━━━ Data shown
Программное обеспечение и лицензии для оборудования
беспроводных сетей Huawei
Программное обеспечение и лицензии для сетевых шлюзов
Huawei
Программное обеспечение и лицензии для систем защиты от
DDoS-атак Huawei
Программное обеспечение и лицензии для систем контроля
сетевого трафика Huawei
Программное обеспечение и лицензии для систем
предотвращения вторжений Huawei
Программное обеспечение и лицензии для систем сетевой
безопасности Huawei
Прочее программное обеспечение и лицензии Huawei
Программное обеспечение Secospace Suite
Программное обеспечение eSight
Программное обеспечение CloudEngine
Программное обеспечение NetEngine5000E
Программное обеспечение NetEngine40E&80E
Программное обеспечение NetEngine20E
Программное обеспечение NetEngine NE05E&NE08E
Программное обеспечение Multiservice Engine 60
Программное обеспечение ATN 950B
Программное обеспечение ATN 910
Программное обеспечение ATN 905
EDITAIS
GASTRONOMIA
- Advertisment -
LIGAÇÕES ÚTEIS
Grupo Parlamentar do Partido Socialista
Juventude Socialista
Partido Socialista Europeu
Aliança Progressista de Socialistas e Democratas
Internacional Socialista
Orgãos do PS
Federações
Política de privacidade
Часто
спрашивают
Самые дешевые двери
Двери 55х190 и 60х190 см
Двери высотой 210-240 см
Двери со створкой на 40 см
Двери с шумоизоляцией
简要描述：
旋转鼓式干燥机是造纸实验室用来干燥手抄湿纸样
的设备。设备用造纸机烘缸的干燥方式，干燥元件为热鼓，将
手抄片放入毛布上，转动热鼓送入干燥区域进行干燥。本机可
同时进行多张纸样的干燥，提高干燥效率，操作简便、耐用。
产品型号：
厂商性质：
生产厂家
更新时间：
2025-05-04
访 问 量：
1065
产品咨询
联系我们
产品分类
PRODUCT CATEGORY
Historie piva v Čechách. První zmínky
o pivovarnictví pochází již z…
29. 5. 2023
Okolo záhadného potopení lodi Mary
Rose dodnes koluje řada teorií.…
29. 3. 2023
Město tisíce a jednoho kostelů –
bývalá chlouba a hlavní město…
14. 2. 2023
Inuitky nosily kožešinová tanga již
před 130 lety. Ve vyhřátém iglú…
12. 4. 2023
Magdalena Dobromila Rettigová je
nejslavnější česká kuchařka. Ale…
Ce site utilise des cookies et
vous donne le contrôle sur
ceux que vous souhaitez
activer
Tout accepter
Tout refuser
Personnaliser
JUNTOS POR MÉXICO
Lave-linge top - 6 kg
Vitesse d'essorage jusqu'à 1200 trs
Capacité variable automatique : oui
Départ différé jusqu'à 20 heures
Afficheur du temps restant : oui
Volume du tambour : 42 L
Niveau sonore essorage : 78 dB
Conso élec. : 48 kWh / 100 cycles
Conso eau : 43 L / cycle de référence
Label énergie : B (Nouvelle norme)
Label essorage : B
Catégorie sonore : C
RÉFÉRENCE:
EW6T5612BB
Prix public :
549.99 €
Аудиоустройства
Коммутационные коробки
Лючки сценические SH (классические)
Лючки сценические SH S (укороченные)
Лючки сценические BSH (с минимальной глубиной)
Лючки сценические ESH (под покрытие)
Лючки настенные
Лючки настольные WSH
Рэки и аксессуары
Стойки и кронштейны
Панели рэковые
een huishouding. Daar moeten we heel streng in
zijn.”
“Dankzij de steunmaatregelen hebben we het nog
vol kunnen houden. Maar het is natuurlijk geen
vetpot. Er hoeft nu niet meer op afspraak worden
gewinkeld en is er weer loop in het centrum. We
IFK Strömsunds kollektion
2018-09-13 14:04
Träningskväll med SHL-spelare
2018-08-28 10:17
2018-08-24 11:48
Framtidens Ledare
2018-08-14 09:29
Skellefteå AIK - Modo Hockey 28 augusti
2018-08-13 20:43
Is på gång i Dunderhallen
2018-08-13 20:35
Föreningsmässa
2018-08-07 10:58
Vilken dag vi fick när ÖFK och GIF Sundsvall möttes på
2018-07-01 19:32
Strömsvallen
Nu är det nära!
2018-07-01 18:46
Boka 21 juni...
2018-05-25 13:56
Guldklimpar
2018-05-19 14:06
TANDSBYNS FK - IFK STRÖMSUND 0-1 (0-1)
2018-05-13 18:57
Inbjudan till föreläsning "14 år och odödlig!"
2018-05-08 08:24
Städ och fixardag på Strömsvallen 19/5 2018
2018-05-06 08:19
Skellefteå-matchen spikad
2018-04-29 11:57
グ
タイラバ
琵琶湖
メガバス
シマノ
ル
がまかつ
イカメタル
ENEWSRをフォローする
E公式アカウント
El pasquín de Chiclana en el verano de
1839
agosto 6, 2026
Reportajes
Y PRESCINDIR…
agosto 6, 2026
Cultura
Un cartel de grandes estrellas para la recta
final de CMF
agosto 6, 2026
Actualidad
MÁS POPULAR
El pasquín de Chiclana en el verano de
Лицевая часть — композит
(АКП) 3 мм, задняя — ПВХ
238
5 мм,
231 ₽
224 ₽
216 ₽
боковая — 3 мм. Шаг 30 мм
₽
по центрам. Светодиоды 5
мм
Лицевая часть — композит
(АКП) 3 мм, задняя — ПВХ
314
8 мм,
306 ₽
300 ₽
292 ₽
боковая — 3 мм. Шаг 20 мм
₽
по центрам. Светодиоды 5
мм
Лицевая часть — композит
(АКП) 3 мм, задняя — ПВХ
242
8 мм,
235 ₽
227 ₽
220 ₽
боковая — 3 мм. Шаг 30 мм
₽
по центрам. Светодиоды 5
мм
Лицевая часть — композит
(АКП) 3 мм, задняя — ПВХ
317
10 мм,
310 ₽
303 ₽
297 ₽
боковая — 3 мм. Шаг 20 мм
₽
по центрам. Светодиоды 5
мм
━━━━━━
# Assigned task:
Find the lines above that contain the word "Strömsvallen" and collect them.

# Task result:
Strömsvallen
Städ och fixardag på Strömsvallen 19/5 2018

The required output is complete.